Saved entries
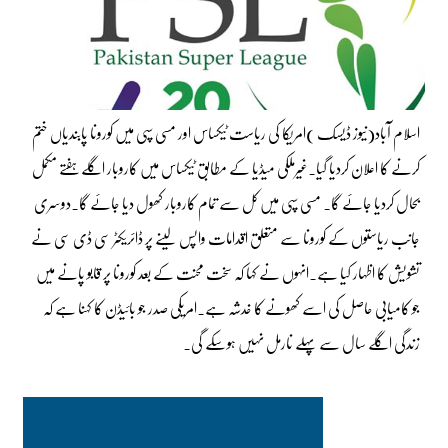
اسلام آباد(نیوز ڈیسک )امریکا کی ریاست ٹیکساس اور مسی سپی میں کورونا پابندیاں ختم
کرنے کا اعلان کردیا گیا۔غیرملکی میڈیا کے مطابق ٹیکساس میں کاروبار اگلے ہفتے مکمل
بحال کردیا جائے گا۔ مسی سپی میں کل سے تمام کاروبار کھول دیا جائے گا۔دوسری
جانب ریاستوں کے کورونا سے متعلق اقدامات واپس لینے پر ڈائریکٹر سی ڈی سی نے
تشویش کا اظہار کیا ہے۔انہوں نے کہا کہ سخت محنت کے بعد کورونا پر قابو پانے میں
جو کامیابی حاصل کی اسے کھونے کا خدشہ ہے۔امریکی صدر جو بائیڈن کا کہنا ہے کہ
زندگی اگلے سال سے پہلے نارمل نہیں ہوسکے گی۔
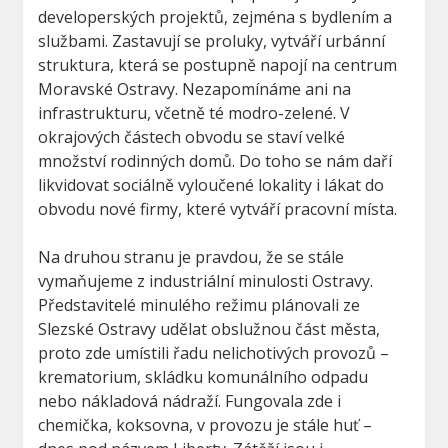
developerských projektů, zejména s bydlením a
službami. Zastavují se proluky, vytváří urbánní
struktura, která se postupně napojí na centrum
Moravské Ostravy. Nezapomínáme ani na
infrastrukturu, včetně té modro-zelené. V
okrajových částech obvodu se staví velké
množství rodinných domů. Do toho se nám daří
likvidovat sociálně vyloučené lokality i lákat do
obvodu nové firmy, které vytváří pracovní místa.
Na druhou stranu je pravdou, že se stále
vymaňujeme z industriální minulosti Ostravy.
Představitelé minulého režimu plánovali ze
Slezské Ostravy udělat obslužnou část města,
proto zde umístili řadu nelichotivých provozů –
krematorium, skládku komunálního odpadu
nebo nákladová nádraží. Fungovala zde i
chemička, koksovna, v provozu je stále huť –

...

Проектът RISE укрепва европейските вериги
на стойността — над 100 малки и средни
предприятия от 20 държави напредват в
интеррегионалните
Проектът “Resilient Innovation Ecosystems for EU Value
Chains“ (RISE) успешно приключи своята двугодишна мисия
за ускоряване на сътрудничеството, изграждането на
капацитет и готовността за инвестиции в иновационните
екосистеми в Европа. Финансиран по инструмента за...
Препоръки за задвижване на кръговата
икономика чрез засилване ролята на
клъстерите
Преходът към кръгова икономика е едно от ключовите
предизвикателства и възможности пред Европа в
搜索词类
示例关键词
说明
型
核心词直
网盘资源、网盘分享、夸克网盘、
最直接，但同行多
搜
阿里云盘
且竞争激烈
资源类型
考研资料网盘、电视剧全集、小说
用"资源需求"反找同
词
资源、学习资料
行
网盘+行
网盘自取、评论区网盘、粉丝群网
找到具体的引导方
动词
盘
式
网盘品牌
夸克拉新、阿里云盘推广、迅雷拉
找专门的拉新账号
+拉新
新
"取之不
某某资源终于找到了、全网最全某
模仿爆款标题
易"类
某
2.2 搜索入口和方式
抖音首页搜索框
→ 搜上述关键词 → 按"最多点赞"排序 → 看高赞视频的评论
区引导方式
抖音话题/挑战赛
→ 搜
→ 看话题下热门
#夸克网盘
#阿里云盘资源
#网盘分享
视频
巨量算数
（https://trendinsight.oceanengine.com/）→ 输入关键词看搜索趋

_Exercise goal_: Determine how many lines of the data above contain the string "کاروبار", and give the result with nothing else.

_Expected output_: 2